Kendali Teheran atas Selat Hormuz Tergerus: Siapa yang Benar-Benar Menguasai Jalur Minyak Terpenting?
Pergesihan Drastis Pola Pelayaran
Dailynesia.com – Sebuah pergesihan tajam tengah terjadi di salah satu titik paling vital dalam konflik bersenjata antara Iran dan Amerika Serikat. Data dari perusahaan analitik pelayaran Kpler mengungkapkan bahwa lebih dari 80% kapal tanker yang melewati Selat Hormuz selama dua pekan terakhir memilih jalur sisi Oman — rute resmi yang ditetapkan PBB dan selama ini ditentang oleh Teheran.
Perbandingan dengan kondisi satu bulan sebelumnya menunjukkan kontras yang mencolok: kala itu, nyaris tidak ada lalu lintas kapal yang memanfaatkan jalur Oman. Kini, para operator kapal secara terbuka mengabaikan tuntutan Iran dan melintas dengan bertumpu pada jaminan perlindungan dari angkatan laut AS.
“Semakin tampaknya Iran setidaknya telah kehilangan sebagian kendali atas selat tersebut,” ujar Homayoun Falakshahi, Kepala Analisis Minyak Mentah Kpler, sebagaimana dikutip CNN International pada Rabu (19/8/2026).
Dampak Ekonomi dan Strategi Pengangkutan Minyak
Kondisi ini turut mempersulit upaya Iran memungut biaya tol dari kapal-kapal yang melintasi selat. Dan Pickering, pendiri sekaligus Kepala Investasi Pickering Energy Partners, menilai jalur Oman merupakan opsi paling rasional bagi operator pelayaran.
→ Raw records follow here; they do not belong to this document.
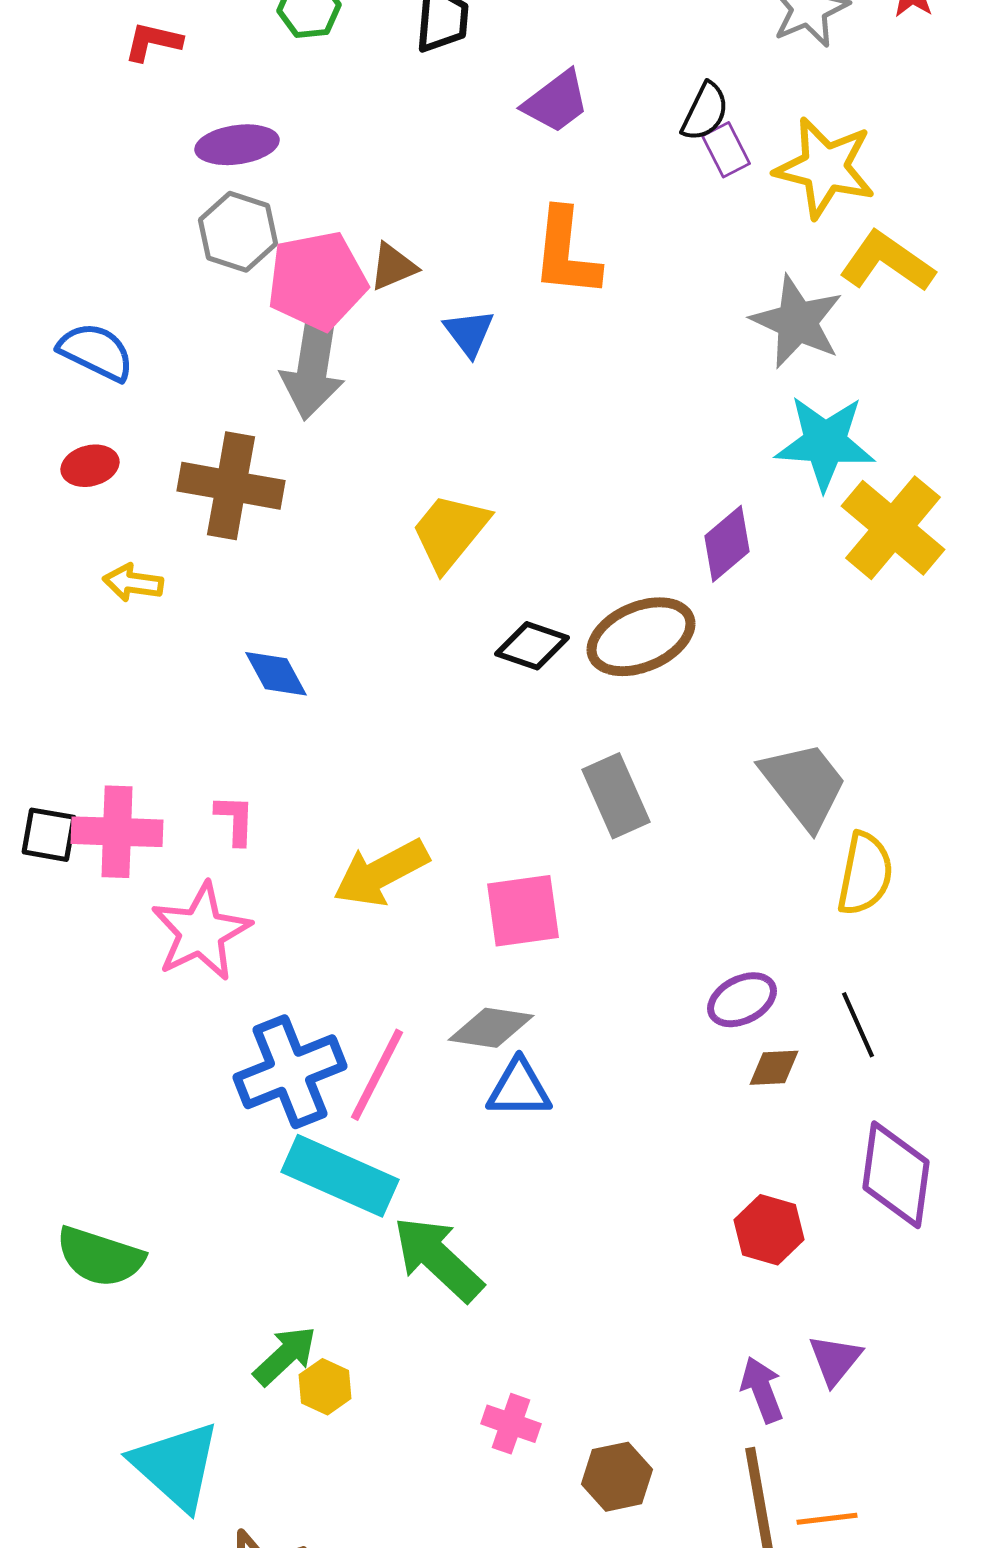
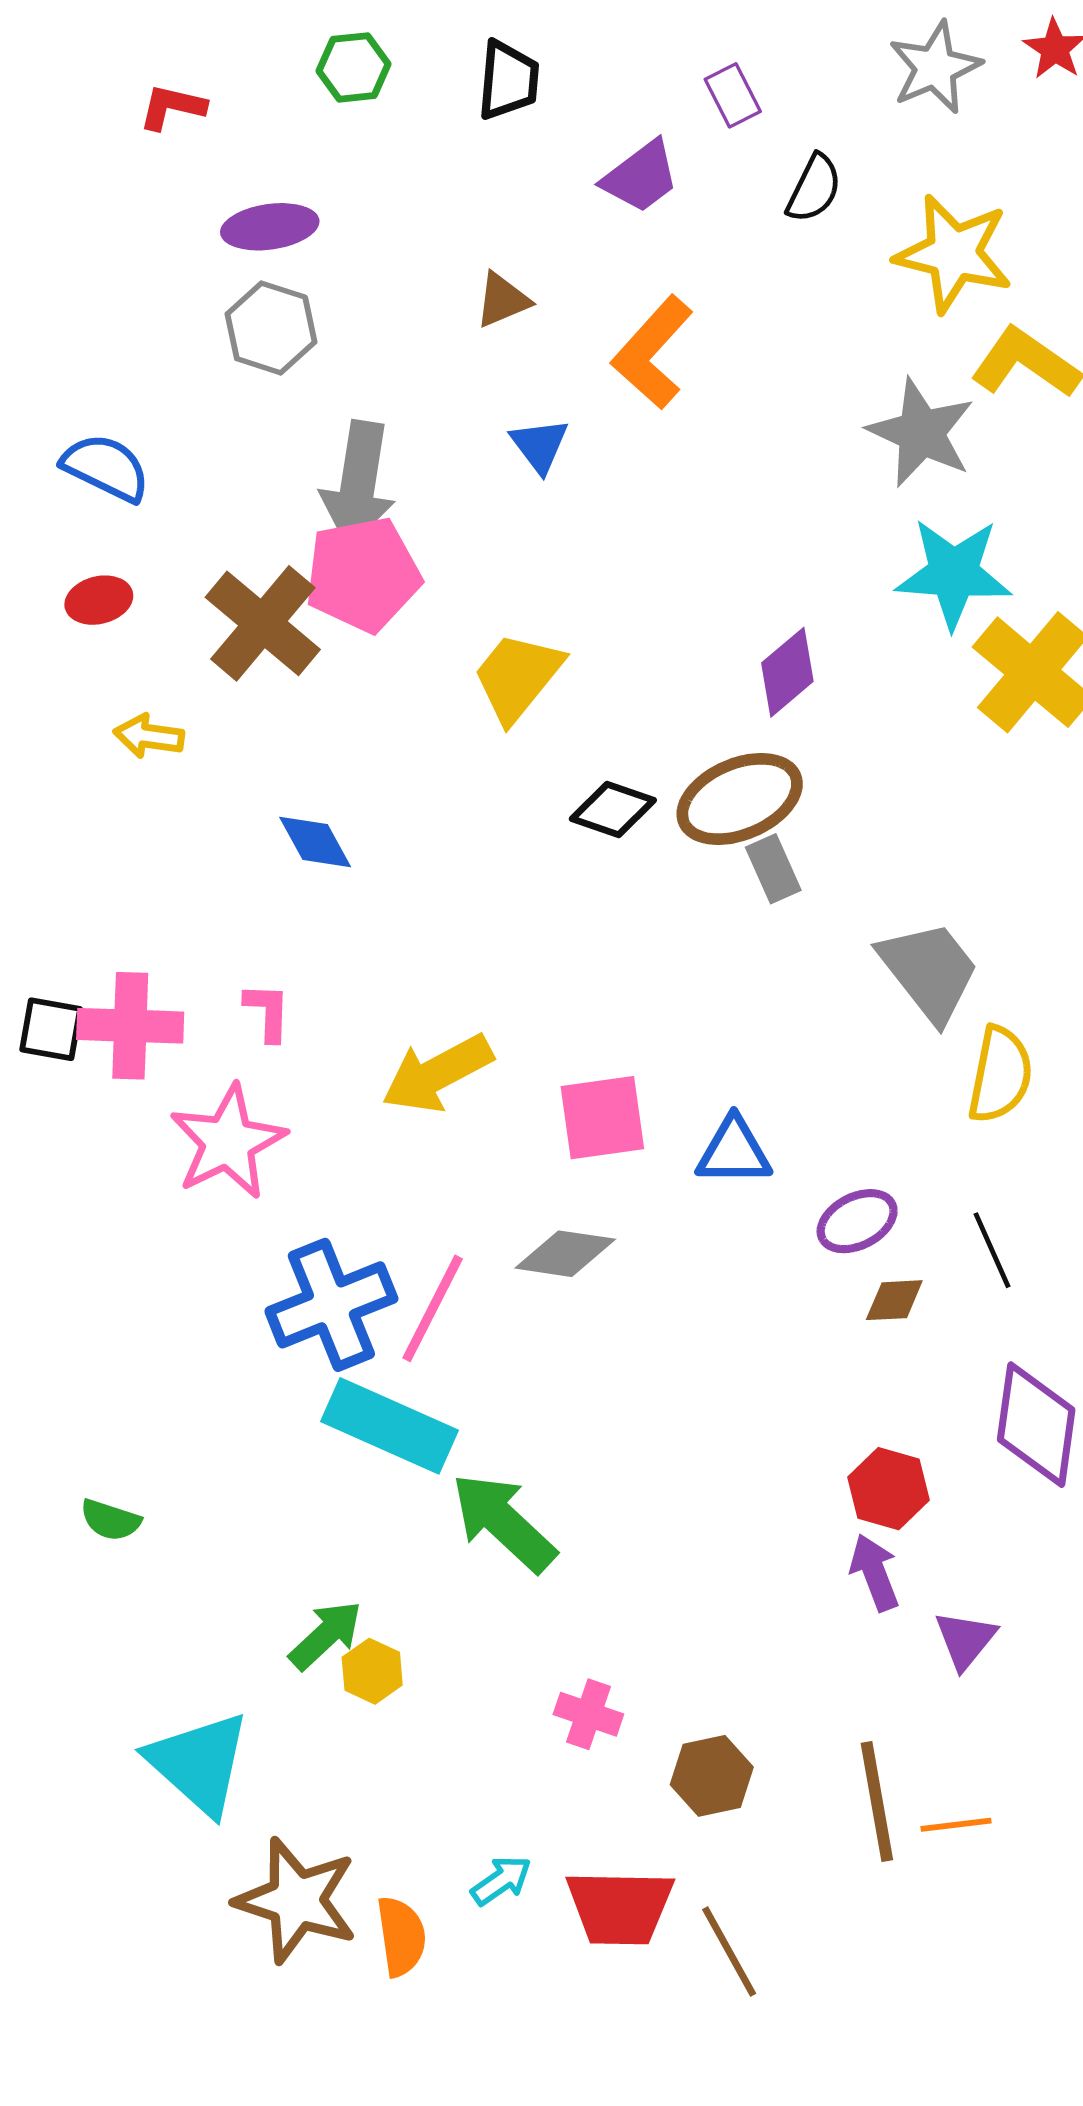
purple rectangle: (726, 150) -> (733, 95), moved
orange L-shape: (566, 253) -> (652, 352), turned 36
brown triangle: (393, 267) -> (502, 300), moved
pink pentagon: (317, 281) -> (363, 575), moved
brown cross: (231, 486) -> (263, 623), turned 30
purple diamond: (727, 544) -> (787, 672), moved
gray rectangle: (616, 796) -> (773, 869), moved, size x0.7
blue triangle: (519, 1089) -> (734, 1151), moved
green semicircle: (100, 1257) -> (110, 1520), size x0.6
purple arrow: (762, 1390) -> (875, 1572), moved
“Permintaan Iran untuk mengumpulkan tol adalah sesuatu yang kebanyakan orang Timur Tengah tidak mau lakukan dan belum lakukan,” kata Pickering.
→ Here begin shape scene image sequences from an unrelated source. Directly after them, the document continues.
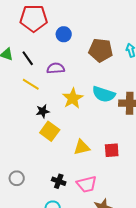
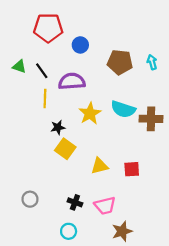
purple semicircle: (56, 68) -> (72, 81), size x1.4
yellow line: (31, 84) -> (45, 99), turned 60

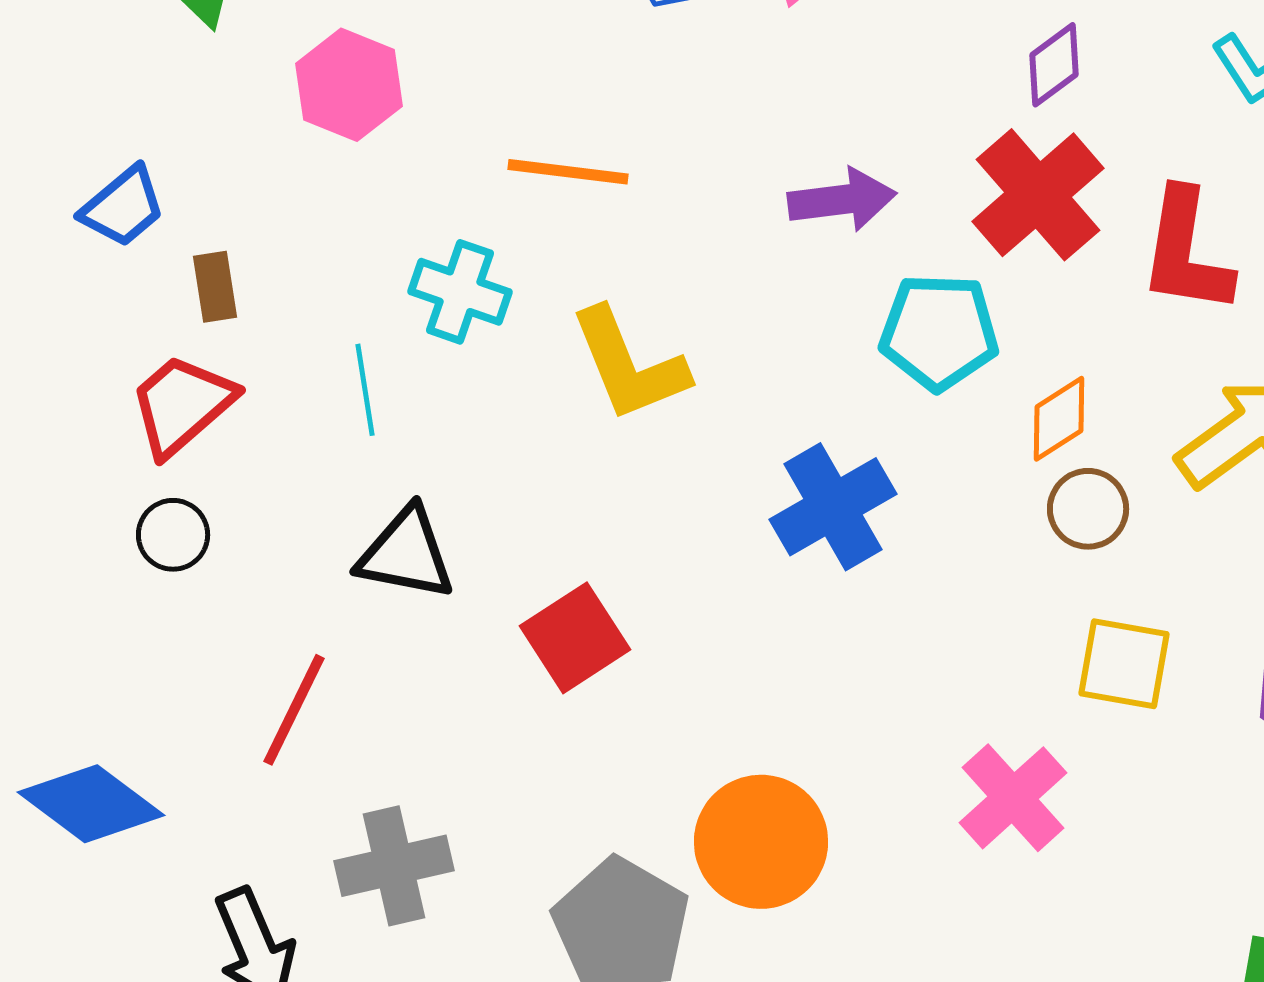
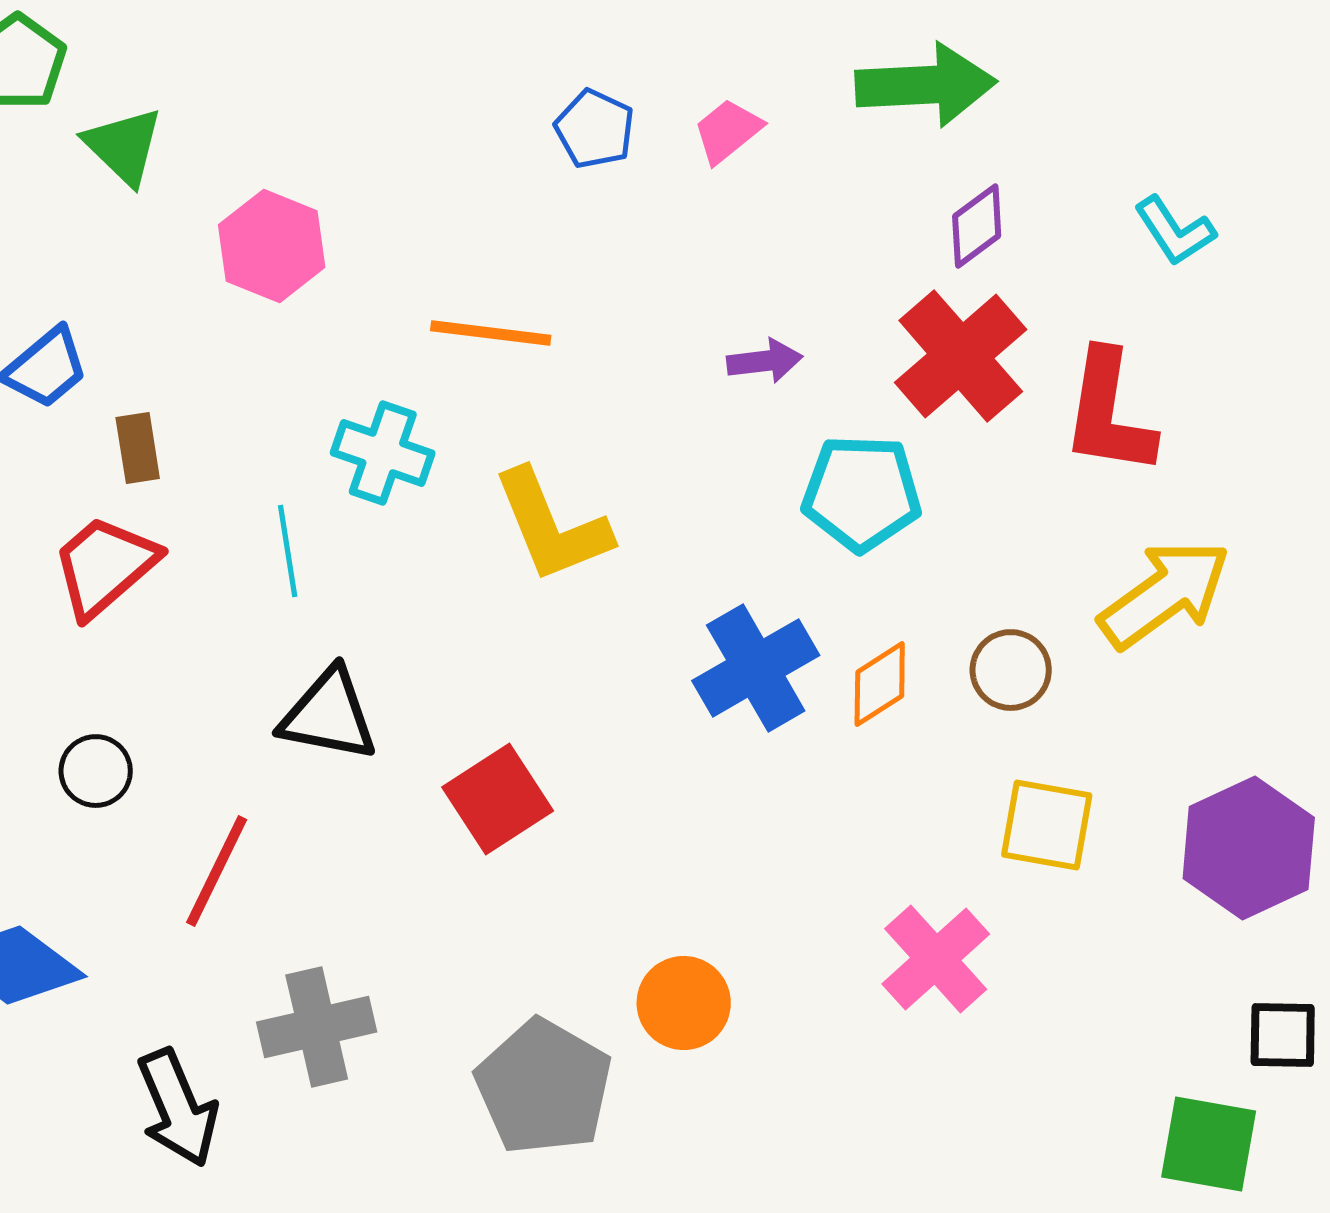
purple arrow: (842, 200) -> (765, 361), size x0.7
orange diamond: (1059, 419) -> (880, 684), moved
black circle: (173, 535) -> (96, 771), moved
orange circle: (761, 842) -> (684, 1003), size x0.7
Menurut Andy Lipow, Presiden Lipow Oil Associates, Kuwait, Arab Saudi, dan Uni Emirat Arab (UEA) dilaporkan menyewa kapal tanker VLCC untuk mengangkut minyak keluar dari Teluk Persia melalui Selat Hormuz. Minyak tersebut kemudian dipindahkan ke kapal tanker pelanggan di luar zona bahaya Teluk Oman guna meminimalkan risiko serangan dari Iran.
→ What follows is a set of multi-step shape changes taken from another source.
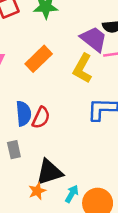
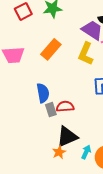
red semicircle: (41, 118) -> (65, 106), moved, turned -114
gray rectangle: (14, 150) -> (51, 110), moved

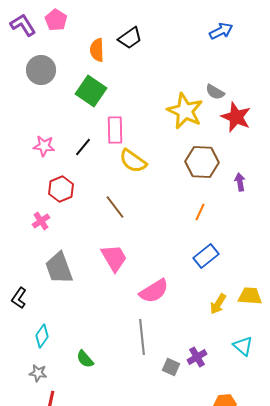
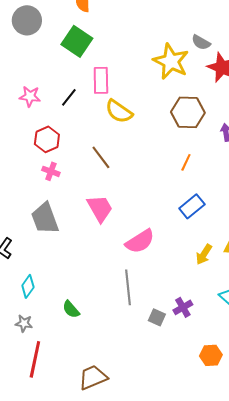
pink cross: (41, 221) -> (51, 171), moved, turned -36

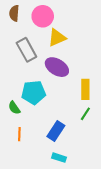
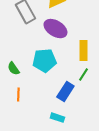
cyan pentagon: (34, 92) -> (44, 61), moved
blue rectangle: (56, 131) -> (65, 92), moved

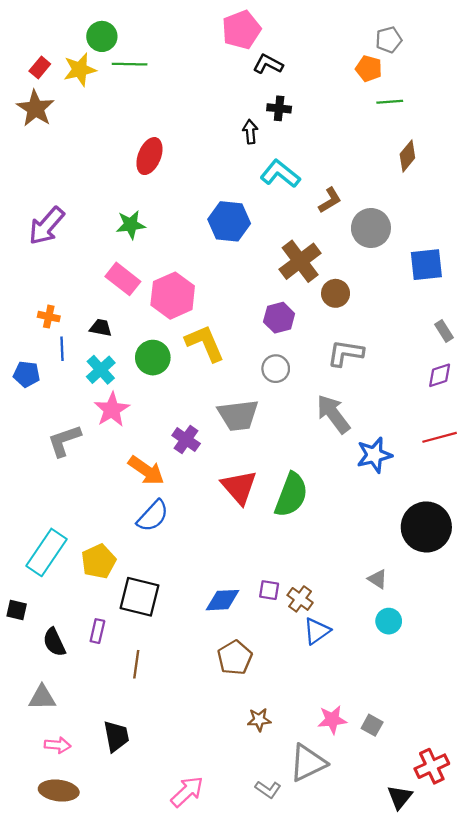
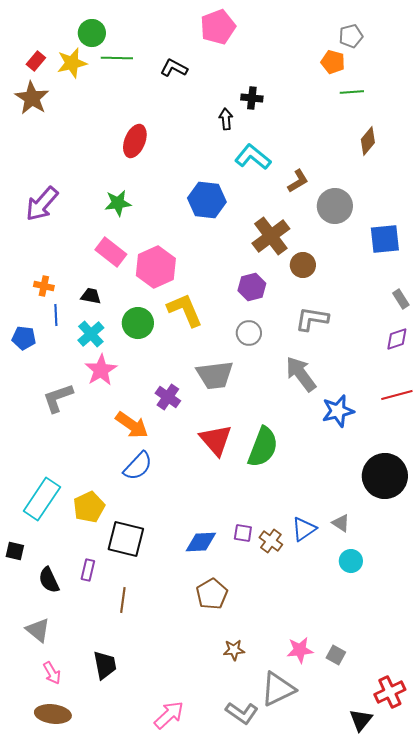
black L-shape: (268, 64) -> (174, 68), moved
blue triangle: (317, 631) -> (304, 529), moved
gray triangle: (42, 698) -> (38, 630), turned 40
pink arrow: (58, 745) -> (52, 673), turned 55
gray L-shape: (268, 789) -> (242, 713), size x1.4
Fenomena lain yang muncul adalah sejumlah kapal mematikan transponder selama berminggu-minggu untuk menghindari deteksi, menciptakan apa yang disebut “lalu lintas gelap” di perairan tersebut.
Klaim AS dan Realitas di Lapangan
Washington, dengan kekuatan militernya di kawasan, menyatakan mampu memantau pergerakan kapal serta mencatat volume pengiriman minyak yang lebih besar dibanding estimasi sebelumnya. Menteri Energi AS Chris Wright menyebut total transit minyak melalui Selat Hormuz dan jalur alternatif mencapai sekitar 15 juta barel per hari dalam sepekan terakhir — angka yang mendekati rata-rata sekitar 20 juta barel per hari sebelum perang pecah.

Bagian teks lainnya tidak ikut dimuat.